__WHAT YOU WILL DO__:
Write out exactly, please, every line from the beginning of the entries to the line holding "[do góry strony] (280, 2385)", and no pictures.

DATA SECTION below:

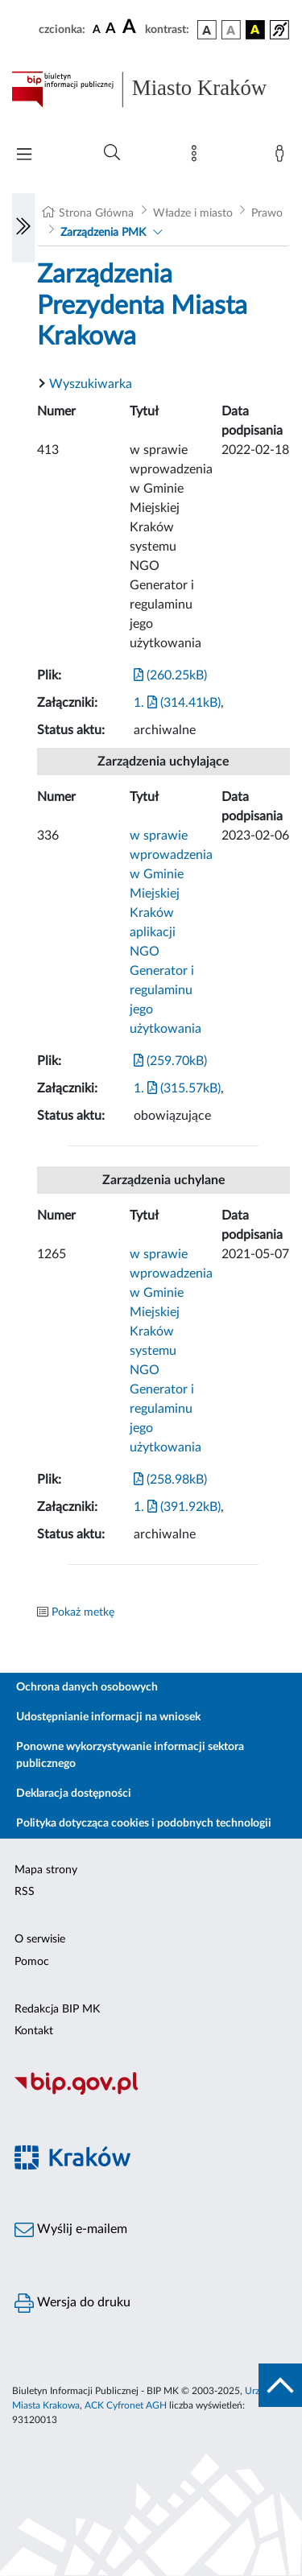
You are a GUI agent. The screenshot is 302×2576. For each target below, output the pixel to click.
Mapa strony (45, 1870)
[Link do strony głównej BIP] (151, 89)
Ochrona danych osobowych (87, 1687)
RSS (24, 1891)
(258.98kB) (170, 1479)
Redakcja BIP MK (57, 2009)
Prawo (267, 213)
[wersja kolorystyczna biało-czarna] (231, 29)
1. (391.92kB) (177, 1507)
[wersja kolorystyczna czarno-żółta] (255, 29)
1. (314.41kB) (177, 702)
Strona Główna (96, 213)
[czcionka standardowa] (97, 29)
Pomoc (31, 1961)
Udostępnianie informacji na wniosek (108, 1717)
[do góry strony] (280, 2385)
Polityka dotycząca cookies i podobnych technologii (143, 1823)
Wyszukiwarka (90, 384)
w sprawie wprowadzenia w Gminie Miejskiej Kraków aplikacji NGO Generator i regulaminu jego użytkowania (171, 932)
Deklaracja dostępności (73, 1793)
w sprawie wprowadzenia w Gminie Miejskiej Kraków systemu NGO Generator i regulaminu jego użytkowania (171, 1351)
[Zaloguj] (282, 157)
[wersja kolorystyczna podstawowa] (207, 29)
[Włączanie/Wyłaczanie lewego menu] (23, 227)
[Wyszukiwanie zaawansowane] (112, 153)
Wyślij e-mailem (70, 2230)
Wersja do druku (72, 2303)
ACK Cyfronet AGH (126, 2405)
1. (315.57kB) (177, 1088)
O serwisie (39, 1939)
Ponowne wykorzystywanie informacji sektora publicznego (130, 1755)
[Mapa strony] (197, 157)
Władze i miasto (193, 213)
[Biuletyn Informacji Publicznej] (151, 2093)
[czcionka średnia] (111, 29)
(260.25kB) (170, 675)
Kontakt (33, 2031)
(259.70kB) (170, 1061)
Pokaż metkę (83, 1612)
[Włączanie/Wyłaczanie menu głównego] (24, 156)
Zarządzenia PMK (103, 232)
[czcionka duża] (131, 27)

End of DATA SECTION.

__WRITTEN SOLUTION__:
You are a GUI agent. The screenshot is 302×2576. For each target below, output the pixel to click.
Mapa strony (45, 1870)
[Link do strony głównej BIP] (151, 89)
Ochrona danych osobowych (87, 1687)
RSS (24, 1891)
(258.98kB) (170, 1479)
Redakcja BIP MK (57, 2009)
Prawo (267, 213)
[wersja kolorystyczna biało-czarna] (231, 29)
1. (391.92kB) (177, 1507)
[wersja kolorystyczna czarno-żółta] (255, 29)
1. (314.41kB) (177, 702)
Strona Główna (96, 213)
[czcionka standardowa] (97, 29)
Pomoc (31, 1961)
Udostępnianie informacji na wniosek (108, 1717)
[do góry strony] (280, 2385)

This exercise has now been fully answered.